Photography hardly seemed a viable career in the ‘70s — especially for a woman — so Tapper became an investment banker, and eventually, a mother. But after her daughter was grown, she decided to turn her hobby into a career, cutting her teeth shooting family portraits and weddings before launching her business as a commercial and lifestyle photographer. Today, she shoots for two CrossFit affiliates in her area in addition to her portrait and product work.

“I’m just driven to always capture drama,” Tapper said. “That really drives me, to get that and have it there forever in a digital image — or even better, a print image. Otherwise, how are you going to remember the way that you were? You get that fantastic opportunity to later in life look back and remember what you did.”

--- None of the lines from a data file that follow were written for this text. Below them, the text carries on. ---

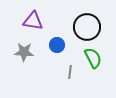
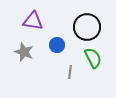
gray star: rotated 18 degrees clockwise
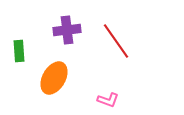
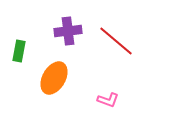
purple cross: moved 1 px right, 1 px down
red line: rotated 15 degrees counterclockwise
green rectangle: rotated 15 degrees clockwise
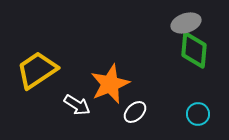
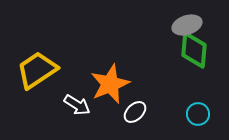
gray ellipse: moved 1 px right, 2 px down
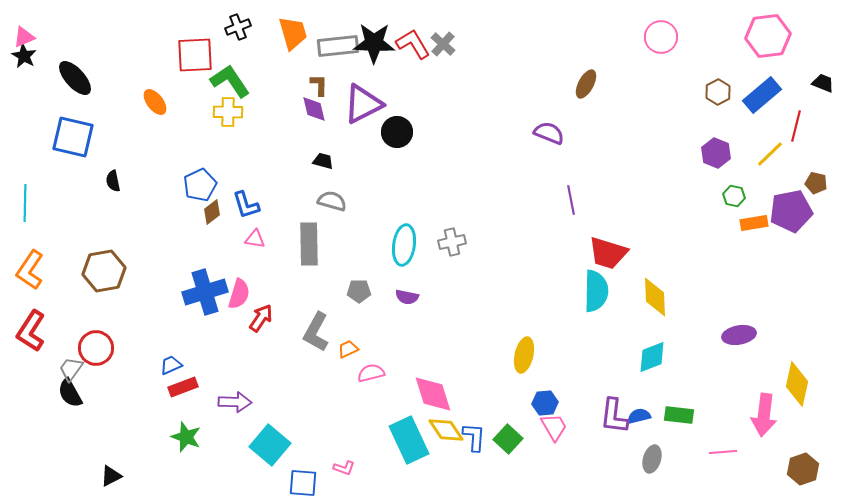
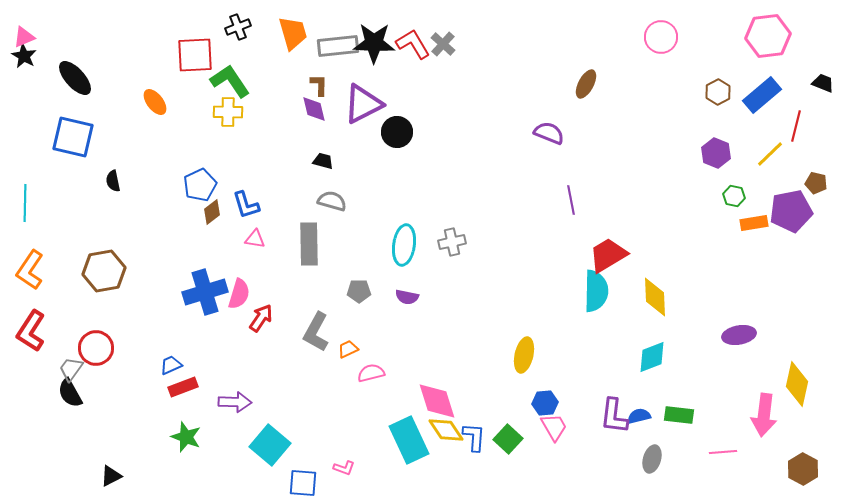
red trapezoid at (608, 253): moved 2 px down; rotated 132 degrees clockwise
pink diamond at (433, 394): moved 4 px right, 7 px down
brown hexagon at (803, 469): rotated 12 degrees counterclockwise
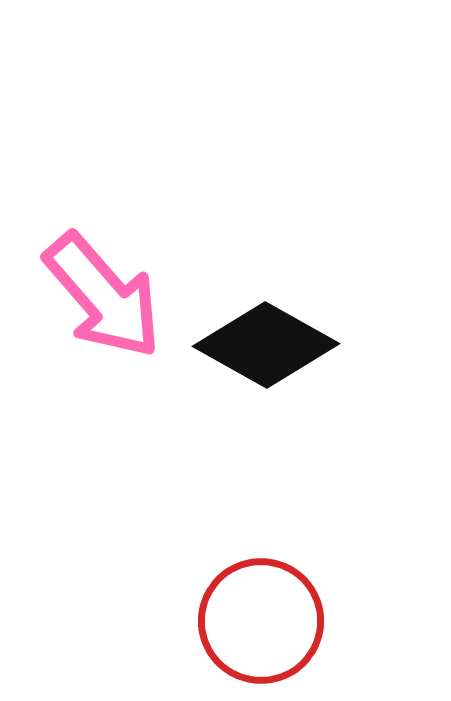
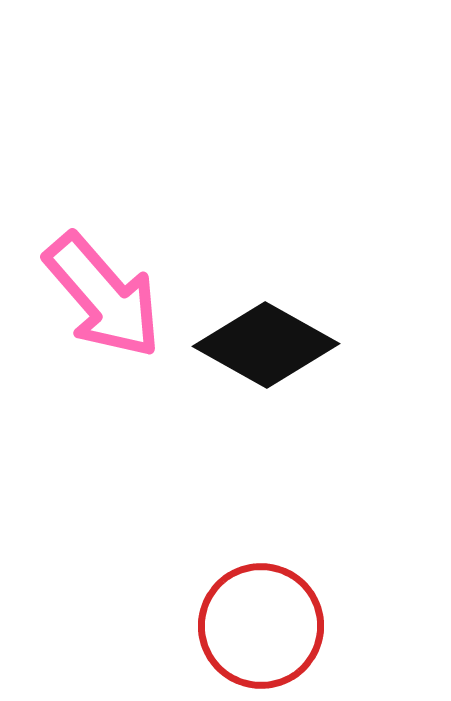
red circle: moved 5 px down
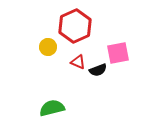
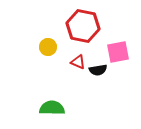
red hexagon: moved 8 px right; rotated 24 degrees counterclockwise
pink square: moved 1 px up
black semicircle: rotated 12 degrees clockwise
green semicircle: rotated 15 degrees clockwise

A woman performs toes-to-bars

Photo by Victoria Tapper Photography.

To capture the drama in CrossFit — whether in competition or the gym — Tapper follows the effort: the breathless grimace at the bottom of a clean; the moment just before lockout atop the rings, both preserved for eternity, paying homage to perseverance.

“They’re often not the moments that the athlete wants you to photograph,” Tapper explained. “Often people say to me, ‘Haven’t you got a picture of me at the top?’”

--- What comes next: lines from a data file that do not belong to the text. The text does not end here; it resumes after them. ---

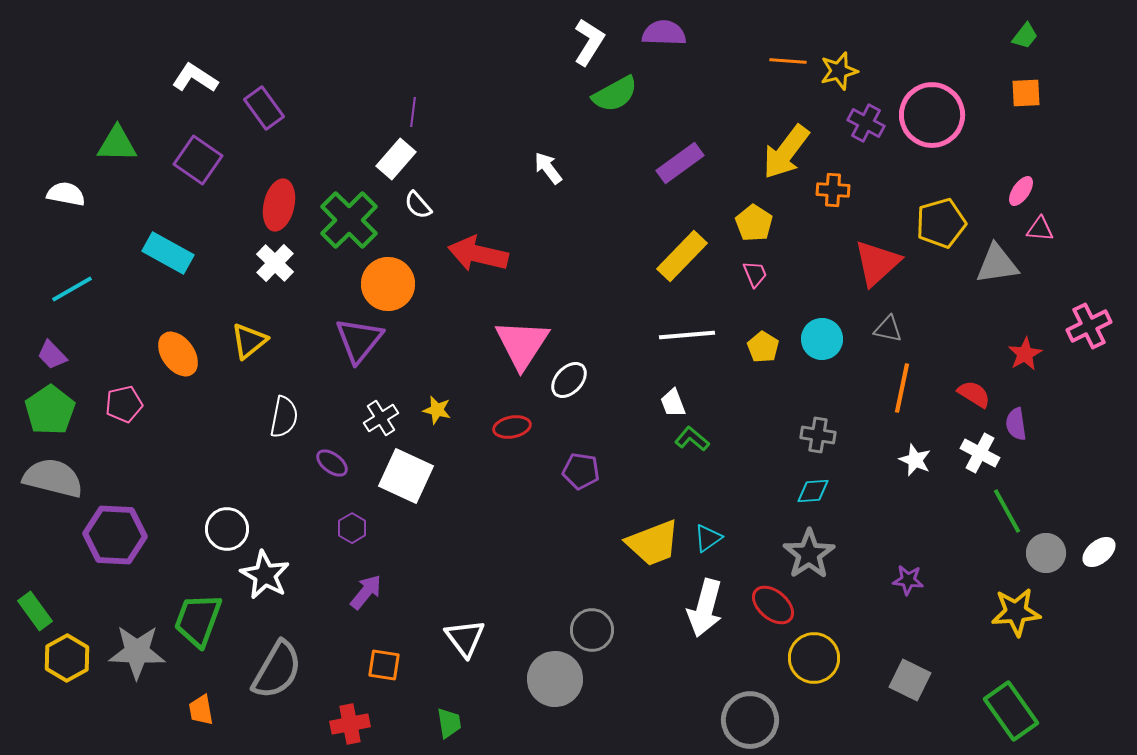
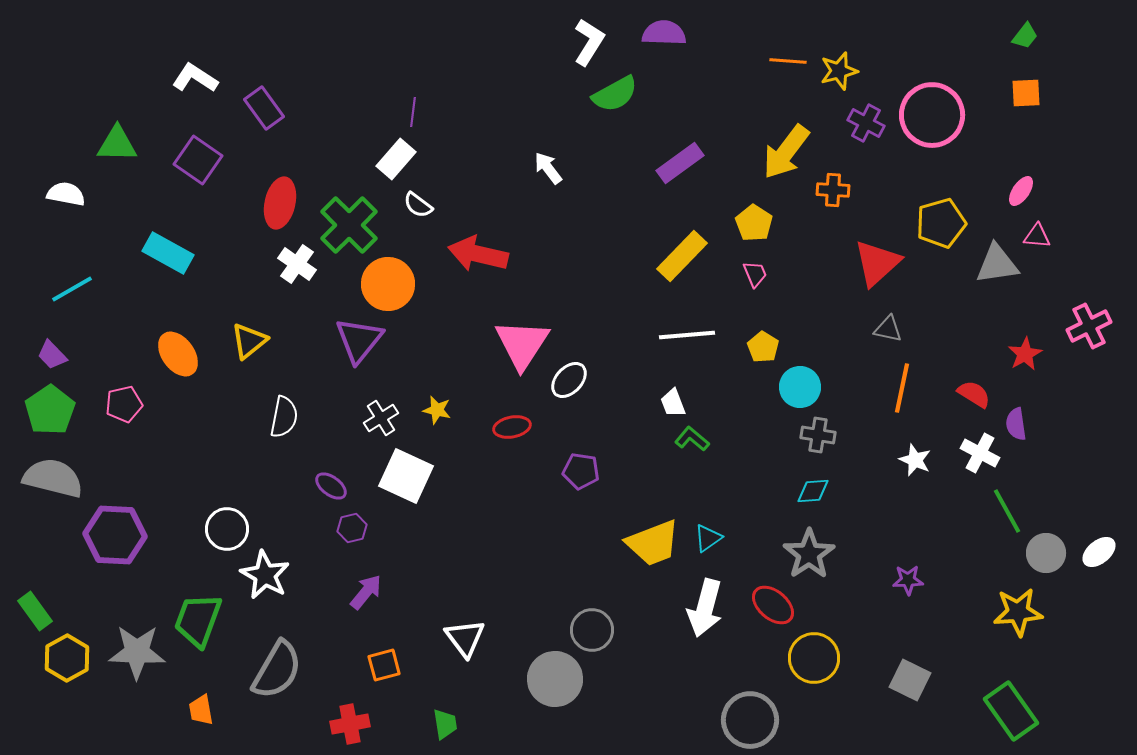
red ellipse at (279, 205): moved 1 px right, 2 px up
white semicircle at (418, 205): rotated 12 degrees counterclockwise
green cross at (349, 220): moved 5 px down
pink triangle at (1040, 229): moved 3 px left, 7 px down
white cross at (275, 263): moved 22 px right, 1 px down; rotated 9 degrees counterclockwise
cyan circle at (822, 339): moved 22 px left, 48 px down
purple ellipse at (332, 463): moved 1 px left, 23 px down
purple hexagon at (352, 528): rotated 16 degrees clockwise
purple star at (908, 580): rotated 8 degrees counterclockwise
yellow star at (1016, 612): moved 2 px right
orange square at (384, 665): rotated 24 degrees counterclockwise
green trapezoid at (449, 723): moved 4 px left, 1 px down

“Yes,” she tells them. “But why would you want that?”

It’s a bit more involved than pointing and shooting. In fact, when photographing CrossFit athletes, Tapper finds herself doing the equivalent of her own workout alongside them: dropping to her stomach to shoot from the ground before burpee-ing back up to catch the athlete’s next move. Holding the bottom of a squat as she gets the framing just right. Running up and down steps and scrambling atop boxes to get a new perspective — all with two camera bodies and one long lens dangling at her sides.

“It’s constantly varied movement,” she said.

“I’m not saying that everybody has to be fit — you don’t have to be a fit photographer,” she added. “(But) if you want to shoot interesting images, you probably do.”

Victoria Tapper climbs the rig to get the shot

Tapper does what it takes to get the shot. Photo by Georgie Lee O’Malley.

Tapper speaks from experience. When she started shooting for Marlborough CrossFit in late 2015, she was what she described as “dog-walking fit.” She’d just begun training one-on-one with affiliate owner Adam Dobie; before that she did Pilates and went for the occasional run. After Dobie asked her to shoot an event at the gym, Tapper knew she needed to go all in on CrossFit.

“I thought, ‘Oh, I need to be really fit if I’m going to do this,’” she recalled.

Partway through her first workout, she had to sit down on the side of the workout floor.

“I felt completely faint,” she said. “I was so exhausted and out of breath.”

But that didn’t deter her.

Once-per-week PT sessions turned into a CrossFit classes a couple times per week — which turned into a full-time membership and a newfound zeal for fitness. 

“I absolutely love it,” Tapper said. “Absolutely crazy about it.”

Victoria Tapper does wall-ball shots

Photo by Georgie Lee O’Malley.

Today, Tapper can not only keep up with the rest of class, but she can also do toes-to-bars, strict chest-to-bar pull-ups, and rope climbs.

“Wall balls to bloody die for; I can do those forever,” she added.

And last winter, she completed the Open as prescribed in the 65+ division, finishing 141st in the world. But Tapper doesn’t train for rankings.

“I’m 68 years old, still working as a professional photographer,” she said. “I carry (a) heavy kit around all day. I’m agile, flexible, with the energy of someone half my age. And all because of CrossFit.”